The layer-by-layer thickness and morphology of the bi-layer composites were observed and analyzed using a LEXT OLS5000 confocal microscope (Olympus, Shinjuku, Japan) and a Gemini SEM 300 (ZEISS Inc, Land Baden-Württemberg, Germany) instrument. The thickness was measured from the cross-section of a 5 mm × 1 mm sample, and the dispersity of the fillers in the composites was analyzed by observing the fracture surface of the specimens. The fracture was obtained by freezing a 50 mm × 5 mm sample with liquid nitrogen, followed by fracturing.
To measure the maximum tensile range of the composite, the specimen was manufactured according to the ASTM D638-5 standard [28] and analyzed using a universal testing machine (UTM; DRTECH, Gyeonggi-do, Republic of Korea). Six samples were tested using a 20 kgf load cell at a testing speed of 20 mm/min, and an average value was derived.
To measure the electrical conductivity of the composites and the resistance change during the tensile tests, the composite was cut to a specific size to form an electrode. The composite was cut to dimensions of 50 mm × 5 mm and treated with a UV-ozone cleaner (JSE Co., Seoul, Republic of Korea) for 5 min to maximize the exposure of CNTs on the surface to facilitate the subsequent step, i.e., electrode fabrication. Thereafter, silver paste (Protavic, Daejeon, Republic of Korea) was applied to both ends of the specimen and cured at 150 °C for 1 h. The electrical conductivity of the composites in the static state was measured using a Fluke 114 multimeter (Fluke, Washington, USA). The resistance changes during the tensile tests were analyzed using a Keithley DMM 7510 multimeter (Keithley, Cleveland, OH, USA) and a three-dimensional tensile machine (Namil, Incheon, Republic of Korea).

3. Results and Discussion

3.1. Morphology Analysis

Figure 2a presents a confocal microscopy image of the cross-section of the bi-layer composite.

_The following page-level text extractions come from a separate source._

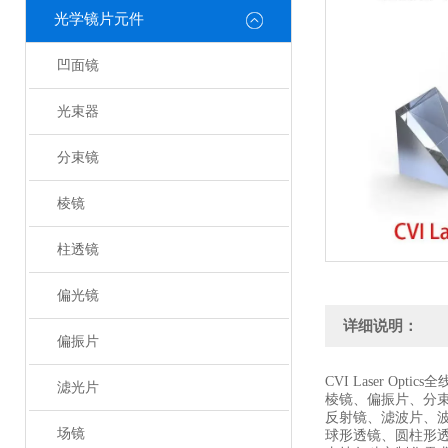
光学镜片元件
凹面镜
光束器
分束镜
棱镜
柱透镜
偏光镜
详细说明：
偏振片
CVI Laser Optic
滤光片
棱镜、偏振片、分
反射镜、滤波片、
场镜
球形透镜、圆柱形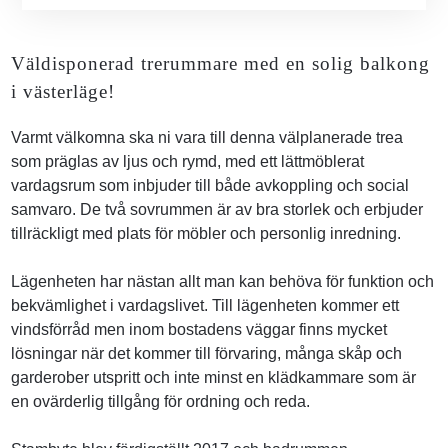
Väldisponerad trerummare med en solig balkong
i västerläge!
Varmt välkomna ska ni vara till denna välplanerade trea
som präglas av ljus och rymd, med ett lättmöblerat
vardagsrum som inbjuder till både avkoppling och social
samvaro. De två sovrummen är av bra storlek och erbjuder
tillräckligt med plats för möbler och personlig inredning.
Lägenheten har nästan allt man kan behöva för funktion och
bekvämlighet i vardagslivet. Till lägenheten kommer ett
vindsförråd men inom bostadens väggar finns mycket
lösningar när det kommer till förvaring, många skåp och
garderober utspritt och inte minst en klädkammare som är
en ovärderlig tillgång för ordning och reda.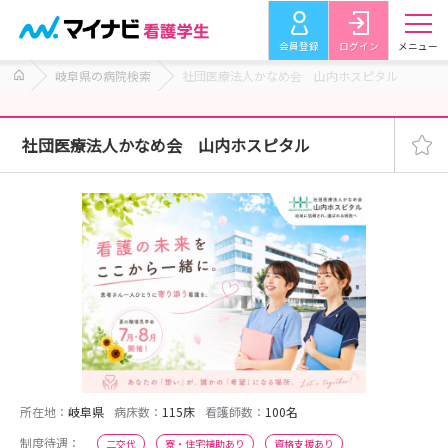
会員登録
ログイン
メニュー
岐阜県の病院検索
社団医療法人かなめ会 山内ホスピタル
社団医療法人かなめ会 山内ホスピタル
所在地：
岐阜県
病床数：
115床
看護師数：
100名
制度待遇：
二交代
寮・住宅補助あり
資格支援あり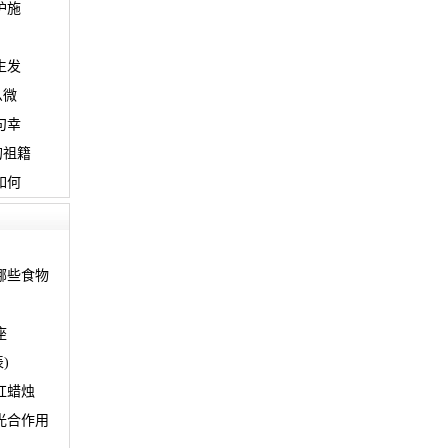
护施
生发
么微
句幸
的祖籍
如何
哪些食物
座
)
红蜡烛
光合作用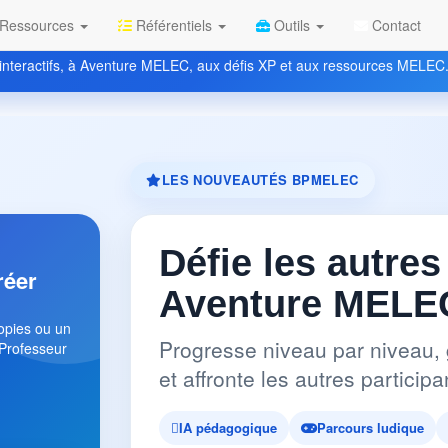
Ressources
Référentiels
Outils
Contact
nteractifs, à Aventure MELEC, aux défis XP et aux ressources MELEC
LES NOUVEAUTÉS BPMELEC
Défie les autres
réer
Aventure MELEC
copies ou un
Progresse niveau par niveau, 
 Professeur
et affronte les autres partici
IA pédagogique
Parcours ludique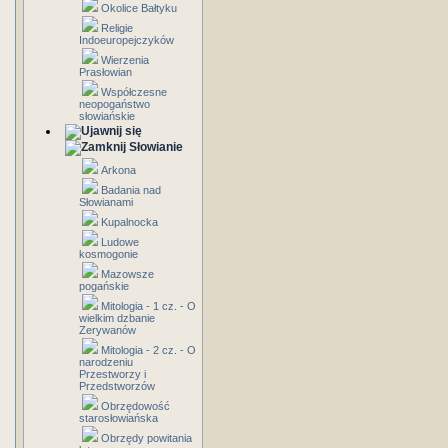
Okolice Bałtyku
Religie
Indoeuropejczyków
Wierzenia
Prasłowian
Współczesne
neopogaństwo
słowiańskie
Słowianie
Arkona
Badania nad
Słowianami
Kupalnocka
Ludowe
kosmogonie
Mazowsze
pogańskie
Mitologia - 1 cz. - O
wielkim dzbanie
Zerywanów
Mitologia - 2 cz. - O
narodzeniu
Przestworzy i
Przedstworzów
Obrzędowość
starosłowiańska
Obrzędy powitania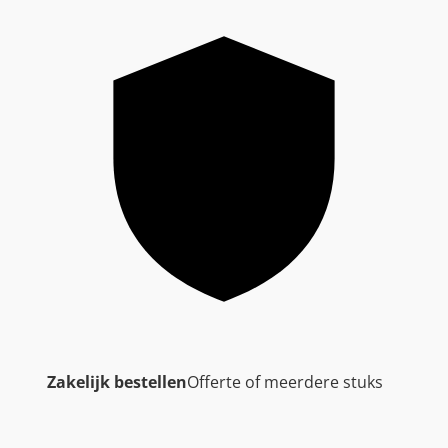
Zakelijk bestellen
Offerte of meerdere stuks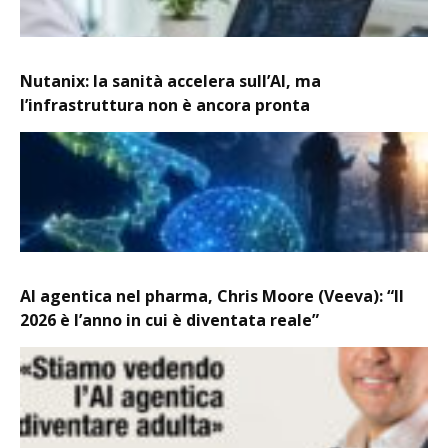
Nutanix: la sanità accelera sull’AI, ma
l’infrastruttura non è ancora pronta
AI agentica nel pharma, Chris Moore (Veeva): “Il
2026 è l’anno in cui è diventata reale”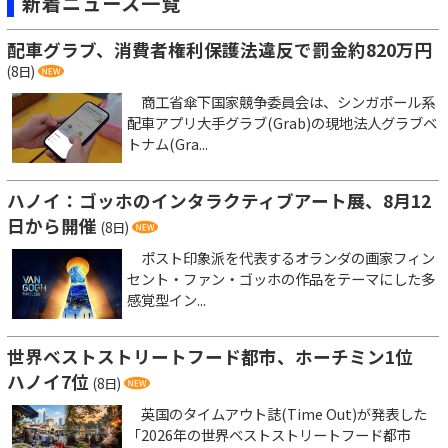
新着ニュース一覧
配車グラブ、消費者権利保護法違反で罰金約820万円
(8日)
商工省傘下国家競争委員会は、シンガポール系
配車アプリ大手グラブ(Grab)の現地法人グラブベ
トナム(Gra...
ハノイ：ゴッホのインタラクティブアート展、8月12
日から開催
(8日)
ポスト印象派を代表するオランダの画家フィン
セント・ファン・ゴッホの作品をテーマにした多
感覚型イン...
世界ベストストリートフード都市、ホーチミン1位
ハノイ7位
(8日)
英国のタイムアウト誌(Time Out)が発表した
「2026年の世界ベストストリートフード都市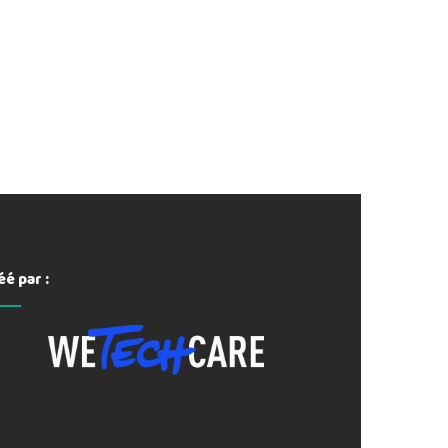
éé par :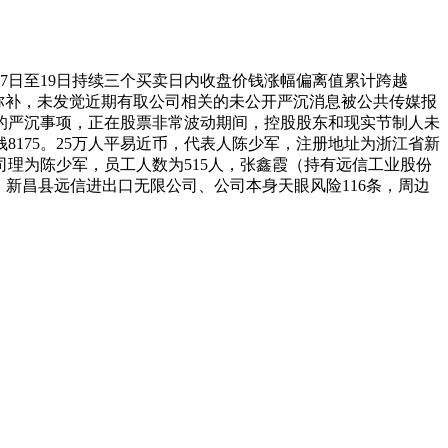
17日至19日持续三个买卖日内收盘价钱涨幅偏离值累计跨越
弥补，未发觉近期有取公司相关的未公开严沉消息被公共传媒报
的严沉事项，正在股票非常波动期间，控股股东和现实节制人未
8175。25万人平易近币，代表人陈少军，注册地址为浙江省新
理为陈少军，员工人数为515人，张鑫霞（持有远信工业股份
GmbH、新昌县远信进出口无限公司、公司本身天眼风险116条，周边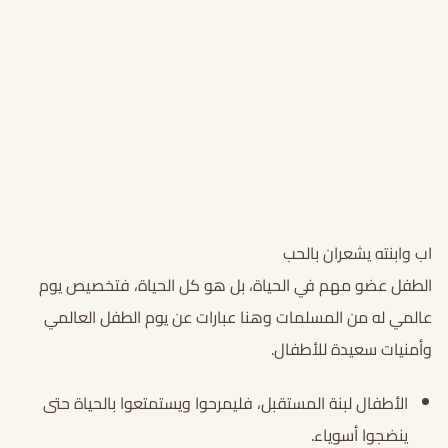
اب وابنته يشعران بالحب
الطفل عضو مهم في الحياة، بل هو كل الحياة، فتخصيص يوم
عالمي له من المسلمات وهنا عبارات عن يوم الطفل العالمي
وأمنيات سعيدة للأطفال.
الأطفال لبنة المستقبل، فليمرحوا ويستمتعوا بالحياة حتى
ينضجوا أسوياء.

Figure 2b,c show the morphology of the secondary fillers, and Figure 2d–f illustrate the fracture surface of the bi-layer composites. Figure 2a shows the thickness of each upper and lower layer in the bi-layer composites. The substrate was fabricated by utilizing a 1.2 mm mold; the upper layer was 0.2 mm thick. The thickness ratio of the upper and lower layers did not deviate significantly from the mold thickness ratio of 6:1, indicating that each layer was firmly bonded.
Figure 2b shows the conductive spherical polymers coated with nickel and gold. Figure 2c shows the non-conductive spherical polymers without any coated metal. Both particles had an average diameter of 5 µm. The conductive particles had a chestnut-like appearance, whereas the non-conductive particles were almost completely sphere-like. Figure 2d–f show the dispersity of the fillers in the upper layer. It is evident that both the MWCNTs and the secondary filler were uniformly dispersed throughout the composites by employing the paste mixer and 3-roll milling machine [29].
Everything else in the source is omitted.